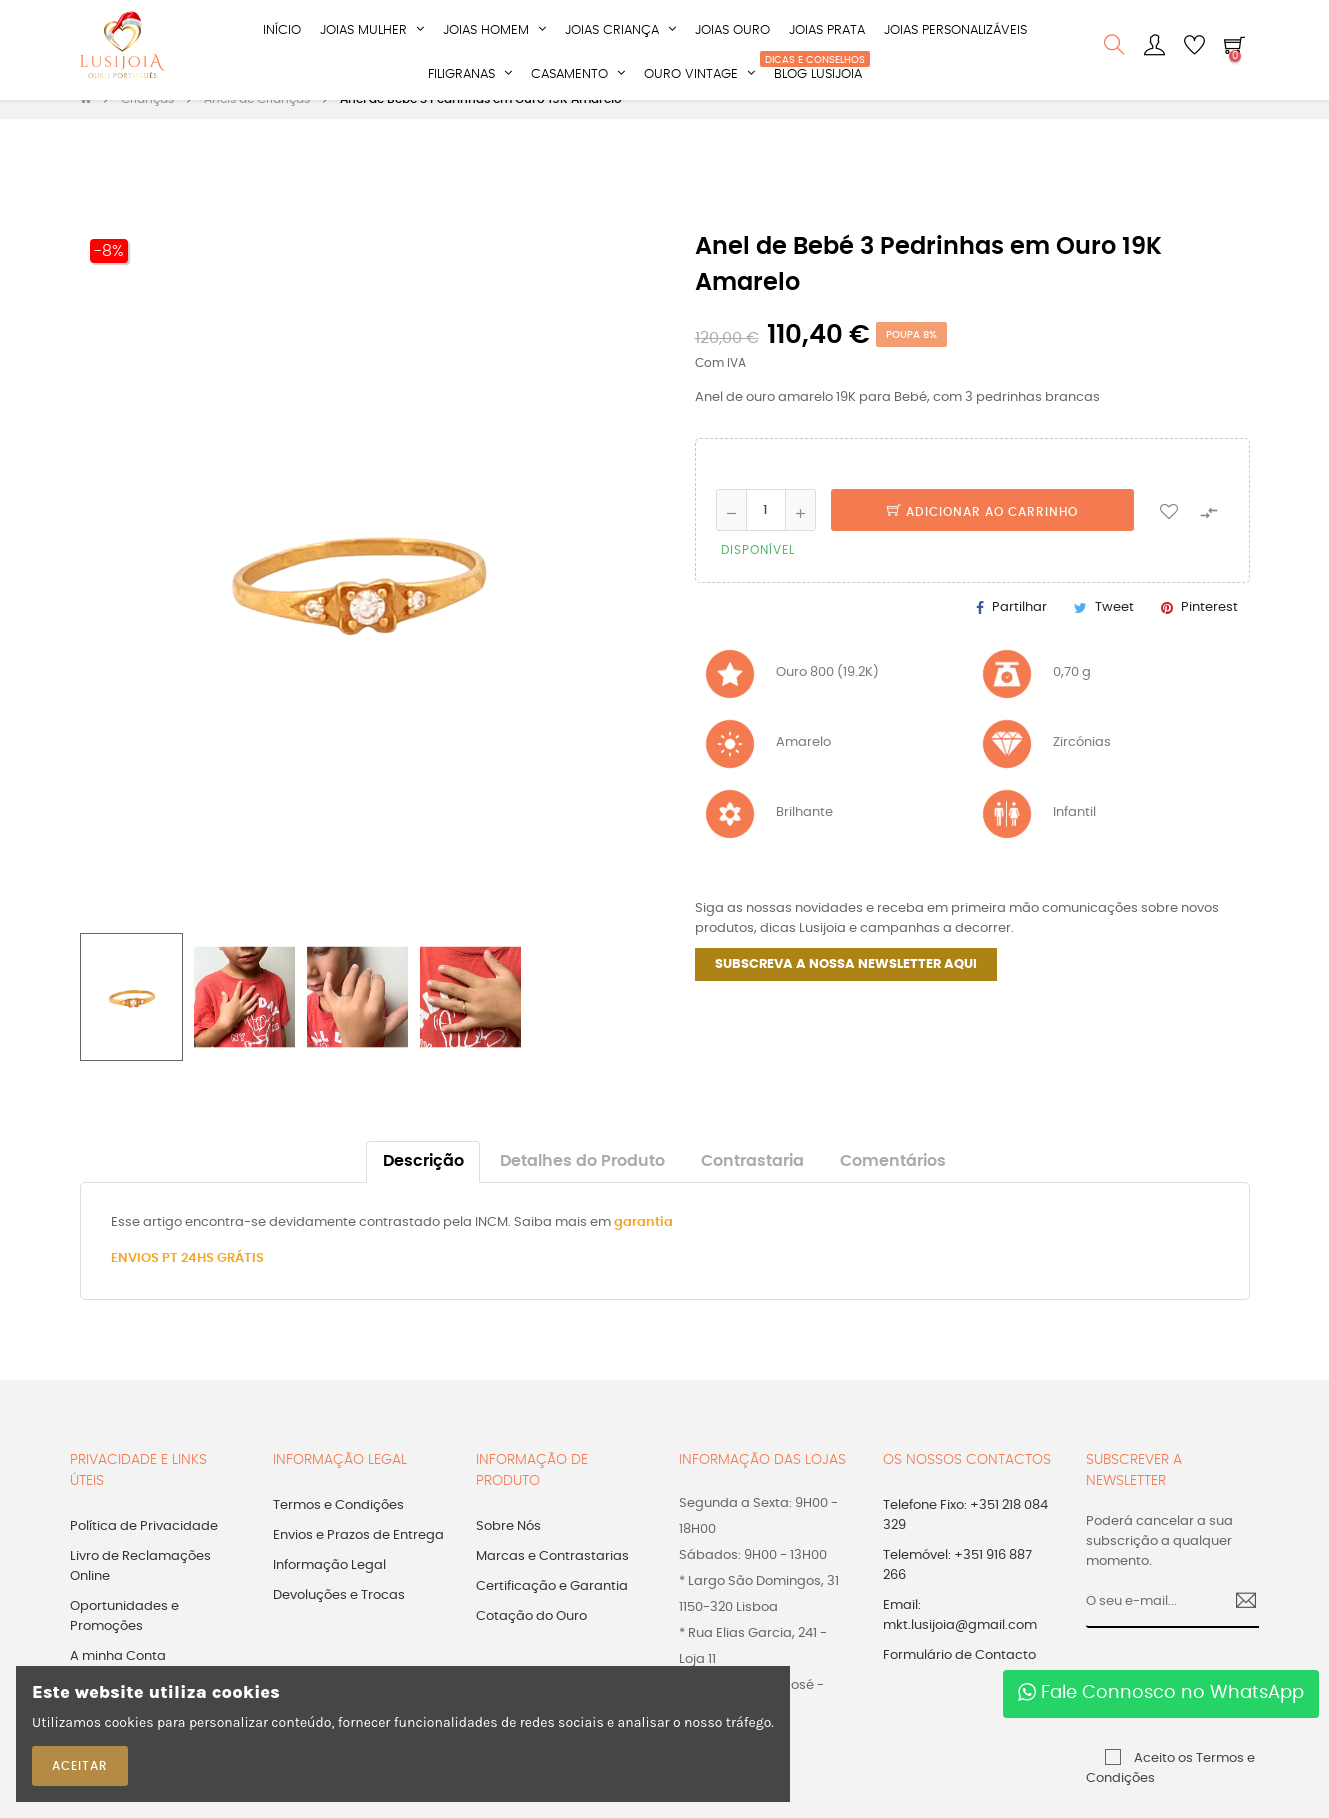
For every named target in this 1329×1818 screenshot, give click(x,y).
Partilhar (1019, 627)
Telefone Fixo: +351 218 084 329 (965, 1536)
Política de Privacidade (144, 1547)
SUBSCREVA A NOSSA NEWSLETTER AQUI (846, 985)
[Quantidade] (766, 531)
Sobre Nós (508, 1547)
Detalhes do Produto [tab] (582, 1182)
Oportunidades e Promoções (124, 1637)
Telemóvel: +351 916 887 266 (957, 1586)
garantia (643, 1243)
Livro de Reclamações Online (140, 1587)
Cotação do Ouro (531, 1637)
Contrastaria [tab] (752, 1182)
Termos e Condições (338, 1526)
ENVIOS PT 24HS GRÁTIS (187, 1279)
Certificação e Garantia (552, 1607)
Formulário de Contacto (959, 1676)
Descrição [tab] (423, 1182)
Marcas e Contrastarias (552, 1577)
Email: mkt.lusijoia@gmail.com (960, 1636)
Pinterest (1209, 627)
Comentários (893, 1182)
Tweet (1114, 627)
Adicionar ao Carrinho (982, 533)
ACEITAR (80, 1766)
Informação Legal (329, 1586)
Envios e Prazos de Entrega (358, 1556)
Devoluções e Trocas (339, 1616)
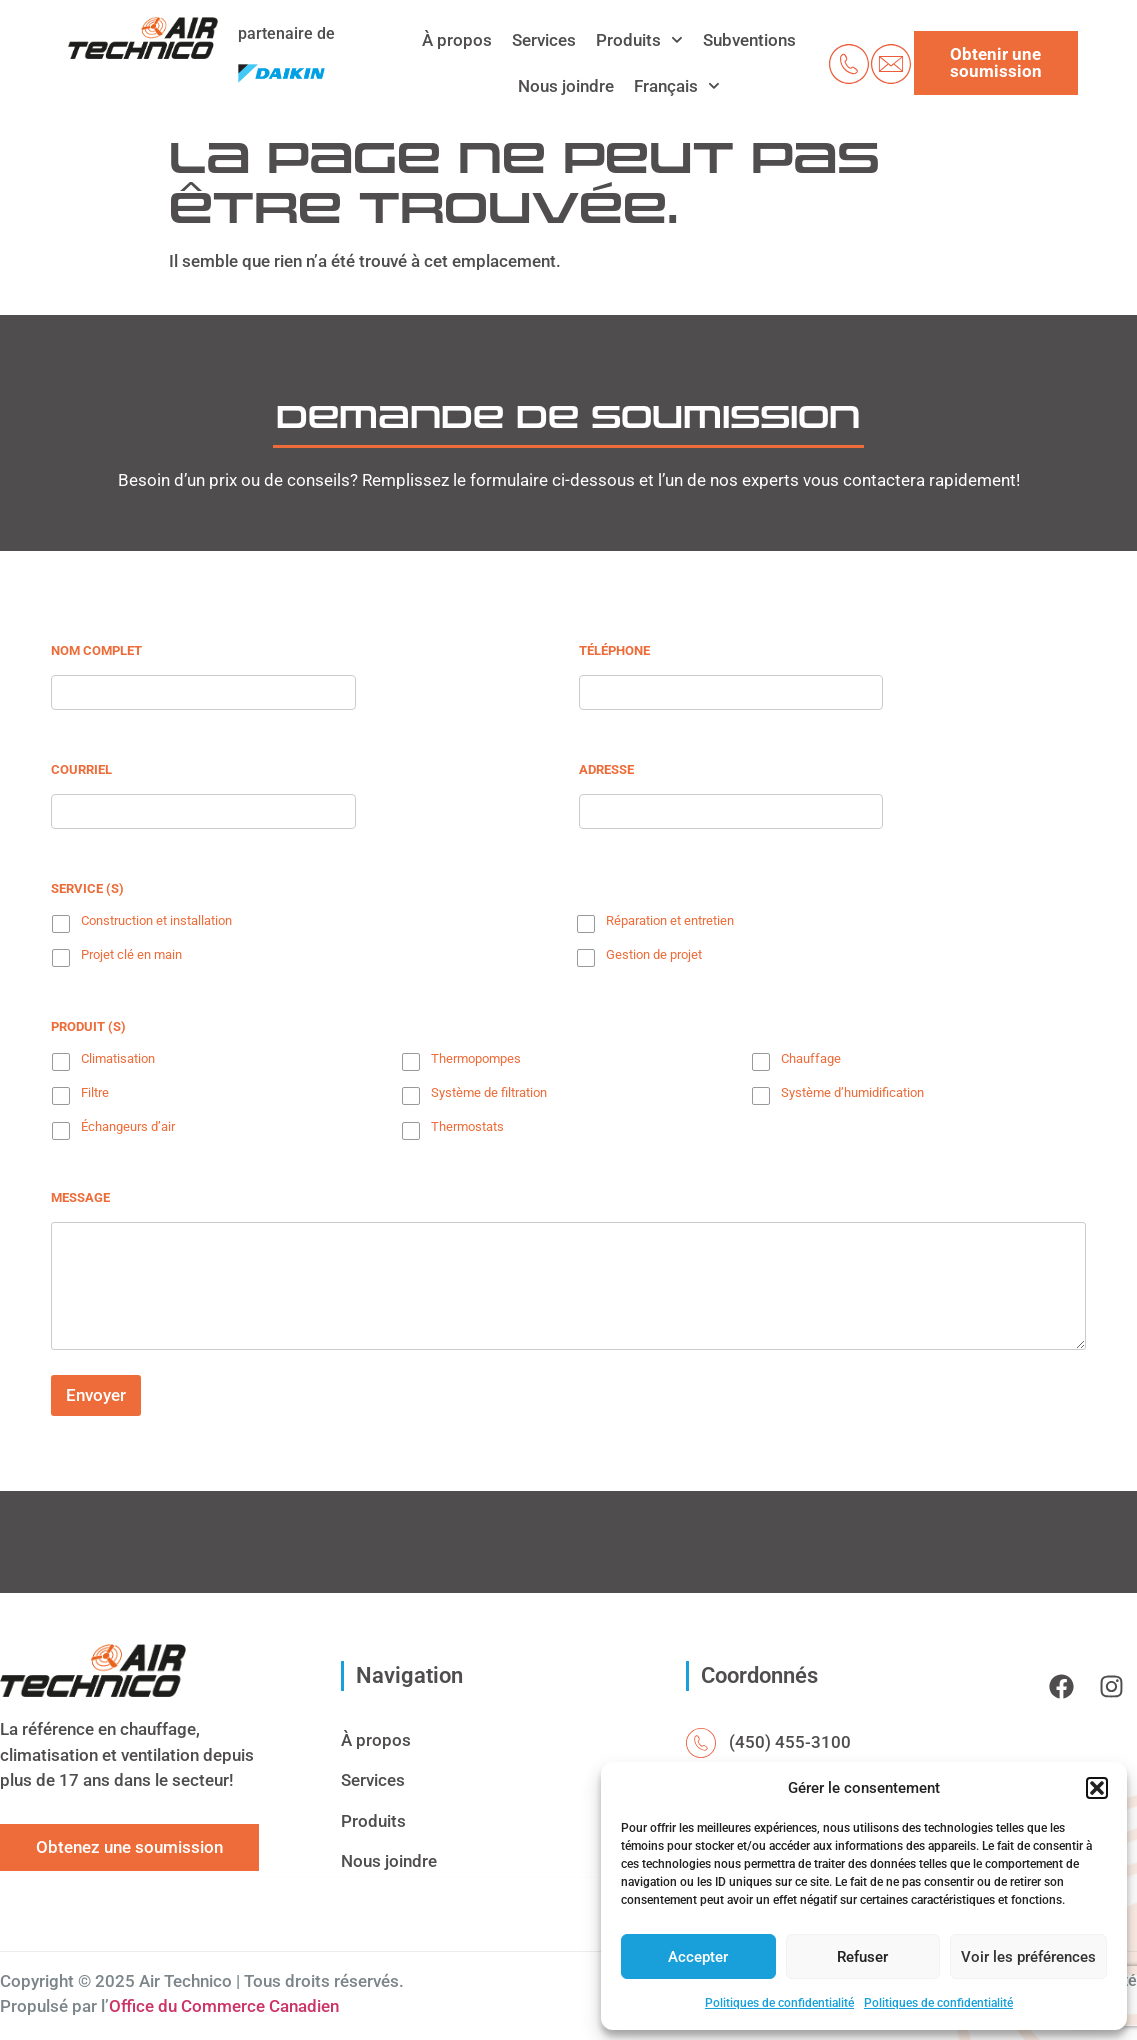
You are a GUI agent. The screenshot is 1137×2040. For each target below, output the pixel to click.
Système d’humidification (852, 1092)
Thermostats (467, 1126)
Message (80, 1197)
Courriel (81, 769)
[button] (1097, 1788)
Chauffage (811, 1058)
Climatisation (118, 1058)
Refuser (862, 1957)
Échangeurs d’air (128, 1126)
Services (544, 40)
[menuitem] (677, 86)
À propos (457, 40)
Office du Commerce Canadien (224, 2006)
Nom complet (96, 650)
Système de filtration (489, 1092)
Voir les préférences (1028, 1957)
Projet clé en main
+++
*GOAL OF THE EXERCISE*: Everything from the line that contains "Office du Commerce Canadien (224, 2006)" to the last line of the records, restated word for word, is the required output.

*YOUR SOLUTION*:
Office du Commerce Canadien (224, 2006)
Nom complet (96, 650)
Système de filtration (489, 1092)
Voir les préférences (1028, 1957)
Projet clé en main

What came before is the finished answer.